Your instructions | Nothing but the records, repeated exactly, should form the response.

[Data entries]
== Segment start ==
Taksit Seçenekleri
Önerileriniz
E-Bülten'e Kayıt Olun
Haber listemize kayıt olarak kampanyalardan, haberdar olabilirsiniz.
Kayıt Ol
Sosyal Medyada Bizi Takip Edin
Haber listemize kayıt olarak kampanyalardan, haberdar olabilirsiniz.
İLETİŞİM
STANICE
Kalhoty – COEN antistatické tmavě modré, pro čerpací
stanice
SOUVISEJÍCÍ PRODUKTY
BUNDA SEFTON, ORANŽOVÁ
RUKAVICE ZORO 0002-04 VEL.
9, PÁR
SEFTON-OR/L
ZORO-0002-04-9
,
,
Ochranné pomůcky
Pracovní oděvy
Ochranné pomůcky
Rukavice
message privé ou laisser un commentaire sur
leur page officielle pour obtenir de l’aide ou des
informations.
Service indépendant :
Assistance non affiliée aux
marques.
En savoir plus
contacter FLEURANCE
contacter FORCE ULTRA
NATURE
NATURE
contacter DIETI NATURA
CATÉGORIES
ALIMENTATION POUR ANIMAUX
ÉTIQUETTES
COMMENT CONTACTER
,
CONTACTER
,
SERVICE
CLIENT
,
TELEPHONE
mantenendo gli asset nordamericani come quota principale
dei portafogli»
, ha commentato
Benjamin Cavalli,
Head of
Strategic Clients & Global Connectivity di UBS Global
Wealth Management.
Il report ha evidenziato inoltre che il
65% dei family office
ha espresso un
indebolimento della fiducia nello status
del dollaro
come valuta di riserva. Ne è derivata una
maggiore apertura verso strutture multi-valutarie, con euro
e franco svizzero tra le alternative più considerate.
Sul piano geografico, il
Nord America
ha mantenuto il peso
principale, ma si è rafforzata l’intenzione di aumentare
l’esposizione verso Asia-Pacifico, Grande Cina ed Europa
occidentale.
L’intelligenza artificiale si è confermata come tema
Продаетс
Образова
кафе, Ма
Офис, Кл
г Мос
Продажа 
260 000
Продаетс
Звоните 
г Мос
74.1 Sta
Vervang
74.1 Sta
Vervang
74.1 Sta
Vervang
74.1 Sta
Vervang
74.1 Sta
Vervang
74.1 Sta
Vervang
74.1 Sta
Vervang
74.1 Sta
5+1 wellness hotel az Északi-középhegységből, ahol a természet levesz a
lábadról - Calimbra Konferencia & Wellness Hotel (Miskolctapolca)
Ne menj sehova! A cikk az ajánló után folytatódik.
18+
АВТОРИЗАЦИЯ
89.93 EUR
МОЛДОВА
== Segment end ==
Answer to this task |
Taksit Seçenekleri
Önerileriniz
E-Bülten'e Kayıt Olun
Haber listemize kayıt olarak kampanyalardan, haberdar olabilirsiniz.
Kayıt Ol
Sosyal Medyada Bizi Takip Edin
Haber listemize kayıt olarak kampanyalardan, haberdar olabilirsiniz.
İLETİŞİM
STANICE
Kalhoty – COEN antistatické tmavě modré, pro čerpací
stanice
SOUVISEJÍCÍ PRODUKTY
BUNDA SEFTON, ORANŽOVÁ
RUKAVICE ZORO 0002-04 VEL.
9, PÁR
SEFTON-OR/L
ZORO-0002-04-9
,
,
Ochranné pomůcky
Pracovní oděvy
Ochranné pomůcky
Rukavice
message privé ou laisser un commentaire sur
leur page officielle pour obtenir de l’aide ou des
informations.
Service indépendant :
Assistance non affiliée aux
marques.
En savoir plus
contacter FLEURANCE
contacter FORCE ULTRA
NATURE
NATURE
contacter DIETI NATURA
CATÉGORIES
ALIMENTATION POUR ANIMAUX
ÉTIQUETTES
COMMENT CONTACTER
,
CONTACTER
,
SERVICE
CLIENT
,
TELEPHONE
mantenendo gli asset nordamericani come quota principale
dei portafogli»
, ha commentato
Benjamin Cavalli,
Head of
Strategic Clients & Global Connectivity di UBS Global
Wealth Management.
Il report ha evidenziato inoltre che il
65% dei family office
ha espresso un
indebolimento della fiducia nello status
del dollaro
come valuta di riserva. Ne è derivata una
maggiore apertura verso strutture multi-valutarie, con euro
e franco svizzero tra le alternative più considerate.
Sul piano geografico, il
Nord America
ha mantenuto il peso
principale, ma si è rafforzata l’intenzione di aumentare
l’esposizione verso Asia-Pacifico, Grande Cina ed Europa
occidentale.
L’intelligenza artificiale si è confermata come tema
Продаетс
Образова
кафе, Ма
Офис, Кл
г Мос
Продажа 
260 000
Продаетс
Звоните 
г Мос
74.1 Sta
Vervang
74.1 Sta
Vervang
74.1 Sta
Vervang
74.1 Sta
Vervang
74.1 Sta
Vervang
74.1 Sta
Vervang
74.1 Sta
Vervang
74.1 Sta
5+1 wellness hotel az Északi-középhegységből, ahol a természet levesz a
lábadról - Calimbra Konferencia & Wellness Hotel (Miskolctapolca)
Ne menj sehova! A cikk az ajánló után folytatódik.
18+
АВТОРИЗАЦИЯ
89.93 EUR
МОЛДОВА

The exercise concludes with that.